The Cantillon brewery is home to some of the most famous lambic style beers.   They are holding a public brewing session at the Brussels Gueuze Museum this Saturday 8th November, where they will show the public how they make their gueuze & lambic beers.

Lambic beers are spontaneously fermented - the wild yeasts & bacteria in the brewhouse work on the natural sugars in the wort rather than an innoculation of a carefully bred brewers yeast.   This produces a sour tasting beer, but also an unpredictable element too.   Often the wild yeast & bacteria are deliberately isolated, stored & added to the wort to reduce this random element to the flavour.   All beers were made this way until micro-organisms were studied & understood.

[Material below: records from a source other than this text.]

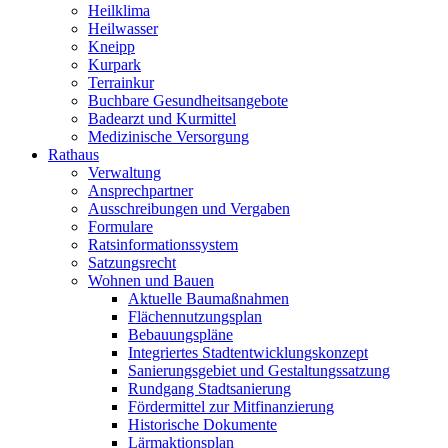
Heilklima
Heilwasser
Kneipp
Kurpark
Terrainkur
Buchbare Gesundheitsangebote
Badearzt und Kurmittel
Medizinische Versorgung
Rathaus
Verwaltung
Ansprechpartner
Ausschreibungen und Vergaben
Formulare
Ratsinformationssystem
Satzungsrecht
Wohnen und Bauen
Aktuelle Baumaßnahmen
Flächennutzungsplan
Bebauungspläne
Integriertes Stadtentwicklungskonzept
Sanierungsgebiet und Gestaltungssatzung
Rundgang Stadtsanierung
Fördermittel zur Mitfinanzierung
Historische Dokumente
Lärmaktionsplan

Gueuze beers are made from a blend of lambics to produce the taste the head brewer is looking for.   Younger beers with some natural sugars still unfermented will be blended with older beers up to 3 years old.   The remaining beer is bottled & the residual sugars generate carbon dioxide to give a natural sparkle to the beer.   This beer is compared to Champagne due to its high levels of sparkle & the exclusiveness of its drinkers.

Some of my friends are going there this weekend to see this marvelous beer being made - regrettably I am in the middle of moving from the south coast to Manchesteri so my time & money are to be spent elsewhere.

Comments

Open doors - 8th March 2009

They're doing it again:  8th March this time.  I went to the last one and can highly recommend it, although the 06:30 start was a bit tough.